Large language models (LLMs) have demonstrated exceptional capabilities in text understanding and generation, and they are increasingly being utilized across various domains to enhance productivity. However, due to the high costs of training and maintaining these models, coupled with the fact that some LLMs are proprietary, individuals often rely on online AI as a Service (AIaaS) provided by LLM companies. This business model poses significant privacy risks, as service providers may exploit users' trace patterns and behavioral data. In this paper, we propose a practical and privacy-preserving framework that ensures user anonymity by preventing service providers from linking requests to the individuals who submit them.

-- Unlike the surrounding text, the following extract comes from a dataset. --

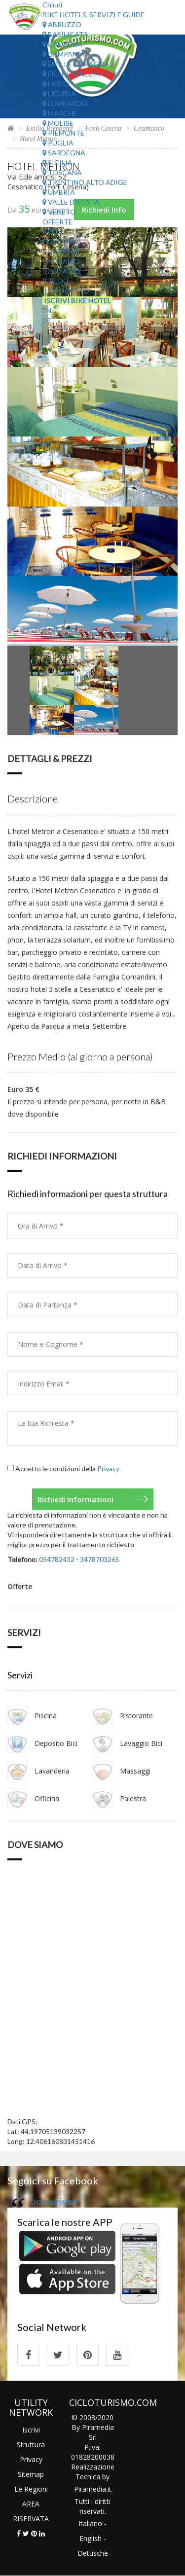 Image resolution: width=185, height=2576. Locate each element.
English (90, 2538)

Our framework is built on partially blind signatures, which guarantee the unlinkability of user requests. Furthermore, we introduce two strategies tailored to both subscription-based and API-based service models, ensuring the protection of both users' privacy and service providers' interests. The framework is designed to integrate seamlessly with existing LLM systems, as it does not require modifications to the underlying architectures. Experimental results demonstrate that our framework incurs minimal computation and communication overhead, making it a feasible solution for real-world applications.

翻译：大型语言模型（LLM）在文本理解和生成方面展现出卓越能力，正日益广泛地应用于各领域以提升生产效率。然而，由于训练和维护这些模型的高昂成本，加之部分LLM属于专有模型，个人用户通常依赖LLM公司提供的在线人工智能即服务（AIaaS）。这种商业模式带来了显著的隐私风险，因为服务提供商可能利用用户的访问模式和行为数据。本文提出一种实用且保护隐私的框架，通过防止服务提供商将请求与提交者相关联来确保用户匿名性。该框架基于部分盲签名技术构建，可保证用户请求的不可关联性。此外，我们针对订阅制和API调用两种服务模式分别设计了相应策略，在保护用户隐私的同时兼顾服务提供商的利益。该框架无需修改现有LLM系统底层架构，可实现无缝集成。实验结果表明，我们的框架仅产生可忽略的计算与通信开销，为现实应用提供了可行的解决方案。